In a new study published today in Nature Communications, 23andMe researchers identified 15 genetic variants associated with being a morning person, including four genetic variants never before connected to sleep cycles, and associations like BMI and depression.
“Some circadian rhythm genes we identified have been studied in model organisms, but much less so in humans,” said David Hinds, Ph.D, a Principal Scientist and Statistical Geneticist at 23andMe, who was a co-author on the paper. “We also identified new genes that have not previously been associated with sleep behavior.”
Among the genetic variants in this study, researchers found seven in or near genes already known to play a biological role in circadian rhythms. Four other variants identified are in or near genes that could plausibly be related to circadian rhythm, and the remaining four variants are more of a mystery in the role they play in human sleep cycles.
Analysing the phenotypic data, the researchers also looked at associations between being a morning person and other conditions such as body mass index, insomnia, depression and sleep duration. They found that a morning person is much less likely to have insomnia, less likely to require eight hours of sleep and less likely to suffer from depression than individuals who reported being “night owls.” Taking into account of the effect of age and sex, morning persons are also more likely to have lower BMI, according to the research. The researchers also found that morning persons were less likely to be on the extreme ends of body mass index, meaning they were less likely to be obese as well as less likely to be underweight.
While this does not imply a causation, some of these associations may warrant a deeper dive into the biology. For instance among the new genetic associations found, were several in the FTO gene, which is associated with obesity. Circadian rhythms are sleep and wake cycles in a 24-hour day. The cycle is triggered by changes in light stimulation. While scientists have long known that one’s genetics can can influence their circadian rhythm, they have yet to piece together the full picture. But understanding why someone is more likely to be a morning person or a “night owl” continues to perplex researchers. By learning more, researchers may be able to better understand certain health conditions that are associated with those differences, such as depression, obesity, and insomnia.

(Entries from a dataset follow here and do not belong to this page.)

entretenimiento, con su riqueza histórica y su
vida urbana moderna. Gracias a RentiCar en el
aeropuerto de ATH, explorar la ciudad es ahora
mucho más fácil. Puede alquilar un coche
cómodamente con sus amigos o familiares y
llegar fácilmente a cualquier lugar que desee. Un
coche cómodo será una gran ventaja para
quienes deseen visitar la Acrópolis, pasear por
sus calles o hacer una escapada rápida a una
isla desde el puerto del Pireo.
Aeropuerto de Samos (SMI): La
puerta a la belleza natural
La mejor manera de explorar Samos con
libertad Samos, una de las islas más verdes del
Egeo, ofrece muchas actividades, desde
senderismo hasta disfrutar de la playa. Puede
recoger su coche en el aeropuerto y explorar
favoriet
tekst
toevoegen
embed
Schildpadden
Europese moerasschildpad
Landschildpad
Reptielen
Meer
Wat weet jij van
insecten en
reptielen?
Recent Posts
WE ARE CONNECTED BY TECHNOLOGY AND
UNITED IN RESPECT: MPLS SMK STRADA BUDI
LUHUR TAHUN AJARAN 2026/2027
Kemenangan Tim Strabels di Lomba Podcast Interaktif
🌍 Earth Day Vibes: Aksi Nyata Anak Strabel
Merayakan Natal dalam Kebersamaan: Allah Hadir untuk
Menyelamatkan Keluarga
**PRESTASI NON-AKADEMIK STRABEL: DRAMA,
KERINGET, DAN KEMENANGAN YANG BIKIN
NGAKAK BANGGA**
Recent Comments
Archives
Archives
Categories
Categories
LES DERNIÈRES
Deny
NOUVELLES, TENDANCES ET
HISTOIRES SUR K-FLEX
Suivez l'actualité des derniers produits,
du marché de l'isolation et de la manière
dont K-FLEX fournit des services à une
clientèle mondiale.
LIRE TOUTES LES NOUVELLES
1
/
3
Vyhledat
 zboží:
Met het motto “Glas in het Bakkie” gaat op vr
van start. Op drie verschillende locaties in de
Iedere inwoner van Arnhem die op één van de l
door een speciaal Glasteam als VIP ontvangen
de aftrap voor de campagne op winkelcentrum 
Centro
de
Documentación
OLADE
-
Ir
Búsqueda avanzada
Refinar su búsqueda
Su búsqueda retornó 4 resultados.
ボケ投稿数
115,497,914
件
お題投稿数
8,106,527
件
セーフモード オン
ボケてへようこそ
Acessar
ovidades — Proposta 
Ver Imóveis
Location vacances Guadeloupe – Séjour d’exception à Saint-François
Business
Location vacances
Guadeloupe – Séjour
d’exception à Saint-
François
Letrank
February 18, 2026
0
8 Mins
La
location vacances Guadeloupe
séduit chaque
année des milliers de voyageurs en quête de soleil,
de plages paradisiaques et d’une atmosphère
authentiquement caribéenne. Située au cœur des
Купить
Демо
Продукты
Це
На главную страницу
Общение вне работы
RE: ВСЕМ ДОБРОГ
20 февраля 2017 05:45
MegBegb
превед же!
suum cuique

23andMe’s genome wide association study looked at data from more than 89,000 customers who consented to research and answered questions about their sleep cycles. Using imputation – statistical methods to infer unobserved genotypes – the researchers were able to look across a total of approximately eight million genetic variants giving them a much more robust picture of the genetic influence on sleep cycles.
On the eve of publication of 23andMe’s paper, a team at the University of Exeter Medical School in the UK completed a similar study. The researchers there used data from 119,000 individuals in the UK Biobank study, and coordinating with 23andMe’s researchers they were able to replicate 13 of the 16 variants they found associated with being a morning person or “morningness” in that data, including finding variants in genes associated with BMI and circadian rhythms. A preprint of the teams paper, which is in review for publication, is posted here.
Although not part of the research in this paper, 23andMe scientists looked at this data in another way, specifically how “morningness” distributes itself geographically in the United States. Looking at customers in the US who consented to research, our scientists looked at the proportion of morning people by state using random sub-sampling. The map, below, shows clustering along time zones – especially among the states in the mountain time zone – Colorado, New Mexico, Wyoming, and Montana.
And, according to 23andMe scientist Kasia Bryc who did the analysis, some of the states with the highest proportion of morning people also tend to have older populations. But there are many anomalies, making it difficult to draw conclusions. At the same time the map illustrates that as with most traits, it’s not just genetics that plays a role.
What do you think explains this distribution? The paper appears in the journal PLoS Genetics.